Factors determining work function
While work function is defined as the minimum energy required to cause an electron excited from the surface of a material, this is expressed as the sum of the bulk property and surface area.
Work function = bulk property + surface area
The bulk property is determined according to the substance. The surface property varies depending on the surface state—i.e. the atomic configuration, structure, and adsorption substances.
Bulk here refers to the solid interior as opposed to the surface.
Fig. 4 shows an electronic state diagram for the interior and surface of a metal and the vacuum close to the surface. Exciting Fermi level electrons inside the solid to the vacuum level of the vacuum requires energy with a work function of Φ.
This work function Φ corresponds to the sum of the bulk property (energy difference between the Fermi level and the vacuum level for the interior of a solid with no surfaces) and the surface property (energy difference between the vacuum level of a vacuum subject to surface effects and the vacuum level for the interior of a solid).
The upper diagram (a) in Fig. 5 shows the electron density inside and at the surface of a metal and in a vacuum close to the surface.
The lower diagram (b) shows the electron density close to atomic nuclei at a metal surface represented as contours.
Within a solid body, the positive charge of the atomic nuclei balances the negative charge of the electrons. A vacuum has no positive charge or electrons. The positive charge is due to the atomic nuclei and is fixed inside the surface. The electrons, however, are able to move, and move toward the vacuum.
The interior of the solid body becomes positively charged based on the movement of the electrons. In other words, the electrons extracted from the interior (when electron moves to the surface compared to when it doesn’t) require excess energy corresponding to the bias toward the positive charge of the solid body interior. This excess energy is the surface property.
The extent of electron movement to a metal surface depends on the orientation of the metal crystals.
Surfaces at the atomic level are not flat.
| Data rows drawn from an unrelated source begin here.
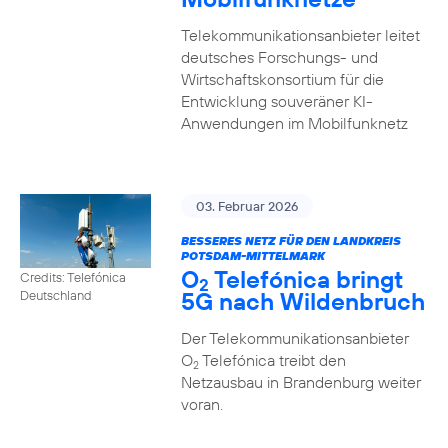
Telekommunikationsanbieter leitet
deutsches Forschungs- und
Wirtschaftskonsortium für die
Entwicklung souveräner KI-
Anwendungen im Mobilfunknetz
03. Februar 2026
BESSERES NETZ FÜR DEN LANDKREIS
POTSDAM-MITTELMARK
O
Telefónica bringt
Credits: Telefónica
2
5G nach Wildenbruch
Deutschland
Der Telekommunikationsanbieter
O
Telefónica treibt den
2
Netzausbau in Brandenburg weiter
voran.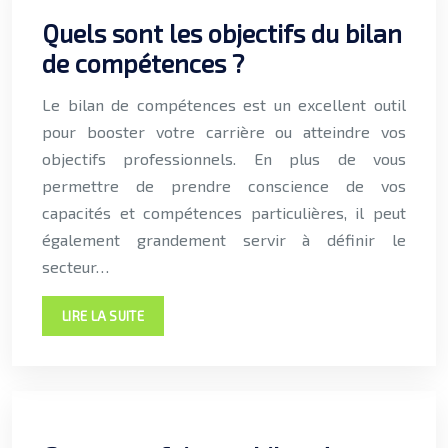
Quels sont les objectifs du bilan
de compétences ?
Le bilan de compétences est un excellent outil
pour booster votre carrière ou atteindre vos
objectifs professionnels. En plus de vous
permettre de prendre conscience de vos
capacités et compétences particulières, il peut
également grandement servir à définir le
secteur…
LIRE LA SUITE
Rather, they project where atoms are present and are indented where no atoms are present.
Electrons flow from protruding areas to indented areas to make the surface flat.
This is called the flattening effect.
In metal monocrystals in which the atoms are arranged in an orderly pattern, a face may have small gaps between atoms (densely packed face) or large gaps between atoms (less densely packed face), depending on the face when a monocrystal is cut as shown in the figure.
In the case of less densely packed faces with more gaps between atoms, electrons are drawn toward the metal by the flattening effect. On surfaces where the flattening effect is significant, the internal increase in positive charge due to electron movement will be reduced accordingly, resulting in a relatively smaller work function.
Table.1 work function on a single crystal surface (in vacuum)
This table compares the measured work function for various monocrystal surfaces.
For metals with an fcc crystal lattice, such as Cu or Ag, the atomic density increases for surface orientations in the order 110, 100, 111.
In this case, electron movement to the surface decreases and the work function increases in this order.
For metals with a bcc crystal lattice, such as W, Mo, or K, the atomic density decreases for surface orientations in the order 110, 100, 111.
In this case, electron movement to the surface increases and the work function decreases in this order.